Shortly after the time of those notes, Lenny Kaye (who had written the Nuggets liner notes) formed a band with avant-garde poet Patti Smith. Smith's group, and her first album, Horses, released in 1975, directly inspired many of the mid-1970s punk rockers, so this suggests one path by which the term migrated to the music we now know as punk. There's a bit of controversy which isn't mentioned. The term punk was used to define the emerging movement was when posters saying "PUNK IS COMING! WATCH OUT!" were posted around New York City. Also, Punk Magazine would use the term and help popularize it. From this point on, punk would emerge as a separate and distinct subculture with its own identity, ideology, and sense of style.

Economic recession, including a garbage strike, instilled much dissatisfaction with life among the youth of industrial Britain. Punk rock in Britain coincided with the end of the era of post-war consensus politics that preceded the rise of Thatcherism, and nearly all British punk bands expressed an attitude of angry social alienation. Los Angeles was also facing economic hard times. A collection of art school students and a thriving drug underground caused Los Angeles to develop one of the earliest punk scenes.

The original punk subculture was made up of a loose affiliation of several groups that emerged at separate times under different circumstances. There was significant cross-pollination between these subcultures, and some were derivative of others. Most of these subcultures are still extant, while others have since gone extinct. These subcultures interacted in various ways to form the original mainline punk subculture, which varied greatly from region to region.

===New York===

The first ongoing music scene that was assigned the "punk" label appeared in New York in 1974–1976 centered around bands that played regularly at the clubs Max's Kansas City and CBGB. This had been preceded by a mini underground rock scene at the Mercer Arts Center, picking up from the demise of the Velvet Underground, starting in 1971 and featuring the New York Dolls and Suicide, which helped to pave the way, but came to an abrupt end in 1973 when the building collapsed. The CBGB and Max's scene included the Ramones, Television, Blondie, Patti Smith, Johnny Thunders (a former New York Doll) and the Heartbreakers, Richard Hell and the Voidoids and Talking Heads. The "punk" title was applied to these groups by early 1976, when Punk Magazine first appeared, featuring these bands alongside articles on some of the immediate role models for the new groups, such as Lou Reed, who was on the cover of the first issue of Punk, and Patti Smith, cover subject on the second issue.

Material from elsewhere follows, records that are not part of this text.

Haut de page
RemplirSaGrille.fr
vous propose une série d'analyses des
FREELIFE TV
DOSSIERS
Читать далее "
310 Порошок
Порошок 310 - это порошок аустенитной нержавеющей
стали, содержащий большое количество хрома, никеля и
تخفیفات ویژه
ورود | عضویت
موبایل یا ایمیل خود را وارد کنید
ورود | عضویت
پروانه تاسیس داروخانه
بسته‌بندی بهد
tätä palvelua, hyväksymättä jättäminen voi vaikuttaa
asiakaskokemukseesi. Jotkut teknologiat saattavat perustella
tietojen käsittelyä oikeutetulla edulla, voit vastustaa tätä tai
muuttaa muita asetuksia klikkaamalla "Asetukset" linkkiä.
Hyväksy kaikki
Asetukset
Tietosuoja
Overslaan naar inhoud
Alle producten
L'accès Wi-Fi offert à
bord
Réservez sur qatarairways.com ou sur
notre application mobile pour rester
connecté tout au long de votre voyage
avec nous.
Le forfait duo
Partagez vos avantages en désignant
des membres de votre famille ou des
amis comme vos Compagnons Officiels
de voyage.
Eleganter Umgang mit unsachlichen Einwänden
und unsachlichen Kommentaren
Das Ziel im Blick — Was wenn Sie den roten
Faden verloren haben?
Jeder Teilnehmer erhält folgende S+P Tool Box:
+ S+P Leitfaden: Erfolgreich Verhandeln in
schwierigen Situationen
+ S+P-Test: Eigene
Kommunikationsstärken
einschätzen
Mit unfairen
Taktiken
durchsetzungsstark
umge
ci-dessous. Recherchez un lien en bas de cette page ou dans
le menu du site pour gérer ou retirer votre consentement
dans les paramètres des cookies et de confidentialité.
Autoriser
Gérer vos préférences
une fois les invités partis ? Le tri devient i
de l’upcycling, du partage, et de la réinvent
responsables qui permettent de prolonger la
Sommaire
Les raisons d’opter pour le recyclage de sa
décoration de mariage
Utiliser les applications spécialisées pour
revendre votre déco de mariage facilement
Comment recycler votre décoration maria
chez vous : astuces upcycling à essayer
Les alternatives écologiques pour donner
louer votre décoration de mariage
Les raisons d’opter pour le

At the same time, a less celebrated, but nonetheless highly influential, scene had appeared in Ohio, including the Electric Eels, Devo and Rocket from the Tombs, who in 1975 split into Pere Ubu and the Dead Boys. Malcolm McLaren, then manager of the New York Dolls, spotted Richard Hell and decided to bring Hell's look back to Britain.

===London===
While the London bands may have played a relatively minor role in determining the early punk sound, the London punk scene would come to define and epitomize the rebellious punk culture. After a brief stint managing the New York Dolls at the end of their career in the US, Englishman Malcolm McLaren returned to London in May 1975. With Vivienne Westwood, he started a clothing store called SEX that was instrumental in creating the radical punk clothing style. He also began managing The Swankers, who would soon become the Sex Pistols. The Sex Pistols soon created a strong cult following in London, centered on a clique known as the Bromley Contingent (named after the suburb where many of them had grown up), who followed them around the country.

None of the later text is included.